Tentang Pied Piper

WARNING: Mengandung spoiler serial Silicon Valley S01

 

 

Beberapa hari menjelang libur Lebaran lalu saya sempat mengumpulkan beberapa file video film yang direkomendasikan teman-teman untuk ditonton selama berlibur.

Salah satu judul film seri yang kemudian saya selesaikan selama masa hibernasi di rumah dan kost adalah Silicon Valley (SV) — yang dirangkum HBO sebagai berikut:

In the high-tech gold rush of modern Silicon Valley, the people most qualified to succeed are the least capable of handling success. A comedy partially inspired by Mike Judge’s own experiences as a Silicon Valley engineer in the late 1980s. Dari judulnya, saya kira serial itu akan serius. Namun, teman saya sudah memperingatkan di awal kalau serial itu bergenre komedi.

Yang tidak saya duga justru banyak adegan di dalam serial itu yang menggambarkan kisah klise tentang kehidupan startup, sebagaimana yang diceritakan di media. Tidak dalam pengertian negatif. Momen-momen klise itu justru memberi beberapa pelajaran (hidup). Di antaranya…

Hidup selalu memberi pilihan sulit: yang baik vs yang baik. (Karena pilihan yang baik vs yang buruk terlalu mudah.) Di SV diceritakan Richard si computer programmer dihadapkan pada dua pilihan setelah memaparkan produk algoritma kompresi file bernama Pied Piper: A) 10 juta dollar dari Gavin untuk membeli kepemilikan produk startup itu, atau B) 200.000 dollar dari Peter untuk berkontribusi dalam pengembangan produk dan startup milik Richard.

Barang yang sudah dicuri tidak dapat dikembalikan. (Atau dapat?) Richard kemudian menolak tawaran Gavin dan menerima tawaran Peter. Ada perang psikologis yang berlangsung antara Gavin dan Peter. Gavin lantas mencuri ide Richard dan mengembangkan produk serupa Pied Piper, yang dinamai Nucleus. Curi-mencuri pun tidak berhenti di ide, tapi juga di personel. Salah satu personil tim Gavin, Jared, memutuskan resign dan bergabung dengan tim Richard. Lalu Gavin merebut salah satu personil tim Richard, Big Head, dengan iming-iming gaji yang lebih memuaskan. Klise. Di industri digital agency tempat saya beraktivitas pun, curi-mencuri ide dan personil sudah jadi cerita sehari-hari.

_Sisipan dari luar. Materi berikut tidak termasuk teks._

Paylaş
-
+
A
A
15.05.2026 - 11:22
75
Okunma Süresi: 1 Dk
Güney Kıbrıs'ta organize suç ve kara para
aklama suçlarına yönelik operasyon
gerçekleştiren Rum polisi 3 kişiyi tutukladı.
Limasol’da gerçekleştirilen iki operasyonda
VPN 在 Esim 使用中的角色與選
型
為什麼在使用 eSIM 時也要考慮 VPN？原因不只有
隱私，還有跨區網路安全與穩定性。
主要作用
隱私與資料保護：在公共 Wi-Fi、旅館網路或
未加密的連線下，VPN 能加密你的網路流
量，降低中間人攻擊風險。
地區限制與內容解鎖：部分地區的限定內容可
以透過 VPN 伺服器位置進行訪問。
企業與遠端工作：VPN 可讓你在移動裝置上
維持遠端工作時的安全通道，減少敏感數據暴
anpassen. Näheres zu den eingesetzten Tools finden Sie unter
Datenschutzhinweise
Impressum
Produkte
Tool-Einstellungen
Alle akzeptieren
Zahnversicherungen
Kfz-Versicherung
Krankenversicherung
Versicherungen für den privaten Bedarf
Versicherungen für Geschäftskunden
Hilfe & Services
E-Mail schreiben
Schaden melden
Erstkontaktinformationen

Determinasi. Negosiasi. Argumentasi. Richard sangat kukuh untuk menggunakan nama Pied Piper untuk startup-nya, walaupun mereka tahu kalau sudah ada perusahaan lain yang menggunakan nama tersebut. Richard, yang selalu gugup saat berkomunikasi dengan orang lain, terpaksa mendekati pemilik perusahaan Pied Piper lainnya untuk merundingkan kepemilikan nama perusahaan. Walaupun mengalami beberapa hambatan karena kesalahpahaman, dan lewat negosiasi dan argumentasi yang masuk akal Richard akhirnya memenangkan kepemilikan nama perusahaan Pied Piper.

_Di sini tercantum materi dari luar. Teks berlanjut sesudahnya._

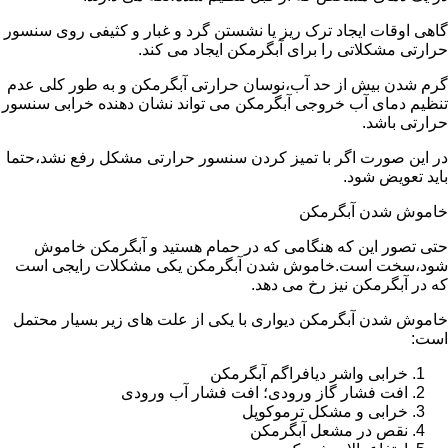
گاهی اوقات ایجاد ترک ریز یا نشستن گرد و غبار و کثیفی روی سنسور
حرارتی مشکلاتی را برای آبگرمکن ایجاد می کند.
گرم شدن بیش از حد آب،نوسان حرارتی آبگرمکن و به طور کلی عدم
تنظیم دمای آب خروجی آبگرمکن می تواند نشان دهنده خرابی سنسور
حرارتی باشد.
در این صورت اگر با تمیز کردن سنسور حرارتی مشکل رفع نشد،حتما
باید تعویض شود.
خاموش شدن آبگرمکن
حتی تصور این که هنگامی که در حمام هستید و آبگرمکن خاموش
شود،سخت است.خاموش شدن آبگرمکن یکی مشکلات رایجی است
که در آبگرمکن نیز رخ می دهد.
خاموش شدن آبگرمکن دیواری با یکی از علت های زیر بسیار محتمل
است:
خرابی واشر دیافراگم آبگرمکن
افت فشار گاز ورودی؛ افت فشار آب ورودی
خرابی و مشکل ترموکوپل
نقص در مشعل آبگرمکن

Beberapa orang memang dilahirkan menyebalkan, tapi kita tetap membutuhkan mereka. Admit it. Ada beberapa orang (kalau tidak bisa disebut banyak) di sekitar kita yang menyebalkan dalam berbagai level. Kadang (atau sering) kita berharap tidak harus berhadapan, apalagi berinteraksi, dengan orang-orang tersebut. Namun, kita juga harus mengakui kalau kita butuh orang-orang tersebut, untuk berbagai alasan. Dalam kondisi mabuk, Richard sempat menjanjikan Erlich, pemilik rumah tempat startup Pied Piper tumbuh dan berkembang, kapasitas sebagai anggota direksi. Pernyataan Richard tersebut membuat anggota tim yang lain bertanya-tanya; Erlich bukanlah orang yang Richard dan anggota tim lainnya bayangkan sebagai anggota direksi. Singkat cerita, pada akhirnya Richard mengakui kalau dia memang membutuhkan Erlich.

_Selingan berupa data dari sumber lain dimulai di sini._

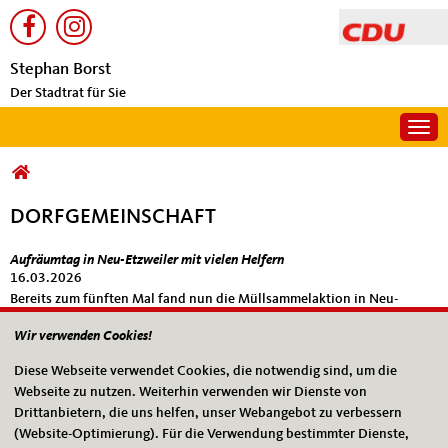
Stephan Borst
Der Stadtrat für Sie
Togg
Sie sind hier
DORFGEMEINSCHAFT
Aufräumtag in Neu-Etzweiler mit vielen Helfern
Dorfgemeinschaft
16.03.2026
Bereits zum fünften Mal fand nun die Müllsammelaktion in Neu-
Etzweiler statt. Zur Aktion aufgerufen hatten Ortsvorsteher Stephan
Wir verwenden Cookies!
Borst gemeinsam...
Diese Webseite verwendet Cookies, die notwendig sind, um die
mehr lesen
Webseite zu nutzen. Weiterhin verwenden wir Dienste von
Drittanbietern, die uns helfen, unser Webangebot zu verbessern
Veranstaltungskalender 2026
(Website-Optimierung). Für die Verwendung bestimmter Dienste,
22.12.2025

Identitas diri. You are what you think you are. You are what you say. You are what you eat. Atau apapun statement tentang identitas diri. Pada sebuah startup, identitas itu salah satunya ditunjukkan dalam sebuah logo perusahaan. Setelah sukses membeli nama perusahaan Pied Piper, Richard dan tim harus mempertimbangkan sebuah logo. Erlich yang nyentrik menyewa graffiti artist berbayaran mahal untuk membuatkan logo. Logo buatannya tidak hanya eksentrik tetapi juga menimbulkan keresahan sosial. Setelah melewati fase khilaf itu, Pied Piper kemudian kembali ke logo tipikal dengan inisial huruf kecil. Banyak cara untuk mengidentifikasi diri. Yang penting kita mau benar-benar jujur pada diri sendiri dan orang lain.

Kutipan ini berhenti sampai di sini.